Content starts

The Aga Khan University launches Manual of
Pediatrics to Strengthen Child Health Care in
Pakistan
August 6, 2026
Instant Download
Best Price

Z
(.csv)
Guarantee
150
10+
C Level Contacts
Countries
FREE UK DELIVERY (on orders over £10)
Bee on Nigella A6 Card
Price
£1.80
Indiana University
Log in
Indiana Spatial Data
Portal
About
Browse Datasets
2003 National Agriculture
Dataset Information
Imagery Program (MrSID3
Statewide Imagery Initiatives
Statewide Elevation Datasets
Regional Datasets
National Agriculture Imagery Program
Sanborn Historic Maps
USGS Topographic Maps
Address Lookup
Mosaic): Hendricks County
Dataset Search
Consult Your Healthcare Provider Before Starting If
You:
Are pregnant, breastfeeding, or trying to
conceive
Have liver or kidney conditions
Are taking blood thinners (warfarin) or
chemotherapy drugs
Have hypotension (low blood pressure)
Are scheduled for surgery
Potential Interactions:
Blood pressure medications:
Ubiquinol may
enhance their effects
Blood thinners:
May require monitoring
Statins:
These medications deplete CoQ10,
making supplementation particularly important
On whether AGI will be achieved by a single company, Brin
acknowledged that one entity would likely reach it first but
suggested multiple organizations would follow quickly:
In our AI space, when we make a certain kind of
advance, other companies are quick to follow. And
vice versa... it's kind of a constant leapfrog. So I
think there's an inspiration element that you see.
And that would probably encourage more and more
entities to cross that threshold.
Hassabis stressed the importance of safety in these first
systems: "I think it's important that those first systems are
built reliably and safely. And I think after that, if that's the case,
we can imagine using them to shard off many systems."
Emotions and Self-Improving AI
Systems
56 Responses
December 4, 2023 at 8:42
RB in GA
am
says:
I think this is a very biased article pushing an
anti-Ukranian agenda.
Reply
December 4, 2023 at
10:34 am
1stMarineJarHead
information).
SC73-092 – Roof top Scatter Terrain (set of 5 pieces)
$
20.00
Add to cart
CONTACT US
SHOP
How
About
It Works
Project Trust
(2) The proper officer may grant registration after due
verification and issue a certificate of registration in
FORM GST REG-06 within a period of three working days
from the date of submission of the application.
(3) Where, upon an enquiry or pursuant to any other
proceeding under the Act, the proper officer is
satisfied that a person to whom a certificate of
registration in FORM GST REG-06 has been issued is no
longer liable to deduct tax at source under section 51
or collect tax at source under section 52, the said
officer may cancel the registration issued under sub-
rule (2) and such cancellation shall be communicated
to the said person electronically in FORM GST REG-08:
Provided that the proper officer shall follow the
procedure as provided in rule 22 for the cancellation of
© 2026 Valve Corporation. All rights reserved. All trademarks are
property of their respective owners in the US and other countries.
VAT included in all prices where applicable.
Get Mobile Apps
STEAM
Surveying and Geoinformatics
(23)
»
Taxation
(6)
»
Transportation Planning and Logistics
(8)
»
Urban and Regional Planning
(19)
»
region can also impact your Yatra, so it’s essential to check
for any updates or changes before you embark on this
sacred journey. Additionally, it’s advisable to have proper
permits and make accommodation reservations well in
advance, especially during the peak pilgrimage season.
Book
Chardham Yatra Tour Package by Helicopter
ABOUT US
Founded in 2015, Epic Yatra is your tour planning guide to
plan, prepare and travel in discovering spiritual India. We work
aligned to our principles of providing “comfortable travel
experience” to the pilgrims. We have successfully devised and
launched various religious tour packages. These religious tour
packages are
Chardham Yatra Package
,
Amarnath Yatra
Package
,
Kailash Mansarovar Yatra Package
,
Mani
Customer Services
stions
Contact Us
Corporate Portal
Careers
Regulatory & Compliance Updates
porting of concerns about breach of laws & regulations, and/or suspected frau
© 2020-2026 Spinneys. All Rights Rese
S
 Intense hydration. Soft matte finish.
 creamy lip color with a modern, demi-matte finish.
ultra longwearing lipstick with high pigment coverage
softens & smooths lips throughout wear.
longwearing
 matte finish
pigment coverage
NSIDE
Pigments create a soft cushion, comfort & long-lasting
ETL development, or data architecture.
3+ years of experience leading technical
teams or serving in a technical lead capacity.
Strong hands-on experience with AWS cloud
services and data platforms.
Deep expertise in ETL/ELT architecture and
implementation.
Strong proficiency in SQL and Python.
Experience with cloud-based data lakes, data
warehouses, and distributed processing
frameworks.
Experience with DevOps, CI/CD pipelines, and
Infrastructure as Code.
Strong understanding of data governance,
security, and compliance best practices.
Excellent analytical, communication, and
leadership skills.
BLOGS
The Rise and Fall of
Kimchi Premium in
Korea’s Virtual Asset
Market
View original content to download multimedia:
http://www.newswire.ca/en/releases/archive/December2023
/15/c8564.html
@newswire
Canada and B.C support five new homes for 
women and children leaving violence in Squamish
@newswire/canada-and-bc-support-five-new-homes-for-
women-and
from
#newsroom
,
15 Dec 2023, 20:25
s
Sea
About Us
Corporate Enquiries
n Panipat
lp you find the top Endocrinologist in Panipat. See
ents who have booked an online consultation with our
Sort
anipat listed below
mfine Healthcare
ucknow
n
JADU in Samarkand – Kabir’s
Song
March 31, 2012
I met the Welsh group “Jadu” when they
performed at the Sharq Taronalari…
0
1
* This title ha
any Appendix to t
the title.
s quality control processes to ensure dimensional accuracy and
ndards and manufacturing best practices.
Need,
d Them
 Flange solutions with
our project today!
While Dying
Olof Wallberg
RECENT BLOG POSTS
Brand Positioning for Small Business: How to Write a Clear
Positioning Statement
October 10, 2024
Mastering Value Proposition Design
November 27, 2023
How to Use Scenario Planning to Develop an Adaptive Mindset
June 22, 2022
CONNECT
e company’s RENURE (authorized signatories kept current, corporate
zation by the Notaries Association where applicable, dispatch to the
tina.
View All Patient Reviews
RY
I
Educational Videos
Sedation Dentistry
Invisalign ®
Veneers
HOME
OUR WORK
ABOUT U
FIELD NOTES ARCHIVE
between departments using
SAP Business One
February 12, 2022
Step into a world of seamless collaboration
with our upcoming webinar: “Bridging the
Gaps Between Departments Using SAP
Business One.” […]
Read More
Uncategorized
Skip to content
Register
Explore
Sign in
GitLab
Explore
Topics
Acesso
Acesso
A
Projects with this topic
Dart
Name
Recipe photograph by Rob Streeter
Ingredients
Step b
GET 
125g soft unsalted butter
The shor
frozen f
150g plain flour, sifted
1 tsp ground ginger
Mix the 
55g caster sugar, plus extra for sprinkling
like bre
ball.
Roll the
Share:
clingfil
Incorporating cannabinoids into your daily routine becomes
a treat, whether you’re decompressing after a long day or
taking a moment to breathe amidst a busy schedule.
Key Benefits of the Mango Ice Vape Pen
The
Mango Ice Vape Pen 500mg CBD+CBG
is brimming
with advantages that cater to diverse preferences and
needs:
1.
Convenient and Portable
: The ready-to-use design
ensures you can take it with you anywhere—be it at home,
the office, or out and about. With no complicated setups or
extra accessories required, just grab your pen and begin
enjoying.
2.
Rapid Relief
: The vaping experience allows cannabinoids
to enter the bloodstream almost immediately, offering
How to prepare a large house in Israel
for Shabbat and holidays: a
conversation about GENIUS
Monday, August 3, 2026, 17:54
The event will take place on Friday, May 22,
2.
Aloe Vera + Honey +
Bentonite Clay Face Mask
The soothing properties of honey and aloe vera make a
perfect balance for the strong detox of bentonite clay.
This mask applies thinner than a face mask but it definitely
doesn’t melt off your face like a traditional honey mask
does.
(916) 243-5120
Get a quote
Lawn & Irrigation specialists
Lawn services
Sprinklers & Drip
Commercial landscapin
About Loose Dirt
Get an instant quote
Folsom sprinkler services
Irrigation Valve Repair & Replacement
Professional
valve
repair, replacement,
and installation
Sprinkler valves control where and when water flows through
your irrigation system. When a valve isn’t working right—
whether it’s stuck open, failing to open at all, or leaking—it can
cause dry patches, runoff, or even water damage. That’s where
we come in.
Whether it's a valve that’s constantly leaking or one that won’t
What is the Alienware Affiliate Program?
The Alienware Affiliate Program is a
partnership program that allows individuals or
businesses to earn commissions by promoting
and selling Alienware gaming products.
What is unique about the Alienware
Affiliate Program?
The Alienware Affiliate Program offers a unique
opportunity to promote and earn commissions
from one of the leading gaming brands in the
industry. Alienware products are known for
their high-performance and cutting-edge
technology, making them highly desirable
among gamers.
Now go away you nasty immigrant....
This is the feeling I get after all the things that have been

Content ends

## Exercise directions
Copy every line that contains "important" from the listing above.

## Task solution
making supplementation particularly important
systems: "I think it's important that those first systems are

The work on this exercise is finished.